Hi,
I am computational linguist working in applying and trying to understand phylogenetic methods to language.
I was trying to understand how to apply pruning algorithm to a FBD tree when an internal node is sampled. In case of languages, a sampled ancestor is an ancient language like Latin which has modern Romance languages as extant descendants. In linguistic phylogenetics, we typically work with binary data.
I am writing my understanding of pruning algorithm applied to a FBD tree. If Latin is an internal node with one incoming edge and only one outgoing
edge, then, the likelihood vector at the Latin node is calculated as
usual as if the site's state is unobserved. Then, the likelihood vector
is multiplied by the observed vector of Latin. Observed means the observed sequence in the nexus file.

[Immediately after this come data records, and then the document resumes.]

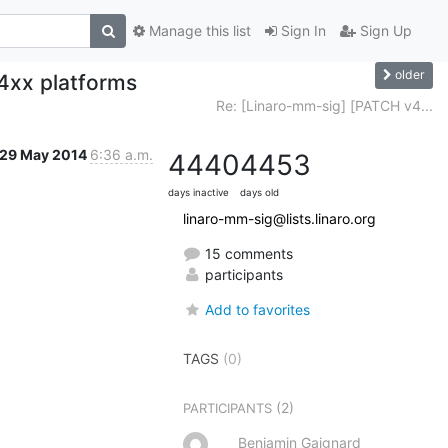
Manage this list
Sign In
Sign Up
older
4xx platforms
Re: [Linaro-mm-sig] [PATCH v4...
29 May 2014
6:36 a.m.
4440
4453
days inactive
days old
linaro-mm-sig@lists.linaro.org
15 comments
participants
Add to favorites
TAGS
(0)
(2)
PARTICIPANTS
Benjamin Gaignard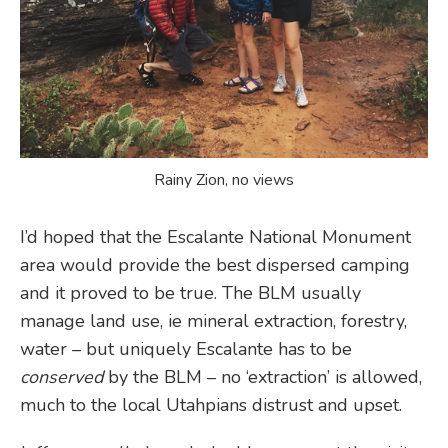
Rainy Zion, no views
I’d hoped that the Escalante National Monument
area would provide the best dispersed camping
and it proved to be true. The BLM usually
manage land use, ie mineral extraction, forestry,
water – but uniquely Escalante has to be
conserved
by the BLM – no ‘extraction’ is allowed,
much to the local Utahpians distrust and upset.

For instance, lets say the observed Latin value at a site (or column in
the alignment matrix) is 1. This means that the character state vector for
Latin at that point is [0, 1].
Lets say, the computed likelihood vector at the Latin node for the states 0,
1 is [x, y] where x and y are real numbers usually less than 1. Then, an
element-wise multiplication of both the observed and the modified likelihood
vectors is [0*x, 1*y] which is [0, y]. If the site has missing character
(encoded as [1, 1]) for Latin, then, the elementwise multiplication
would be [x, y] since multiplying by [1, 1] does not change the computed
likelihood vector. Is this the way the pruning algorithm is applied to a FBD tree with sampled ancestors?
Best,
Taraka.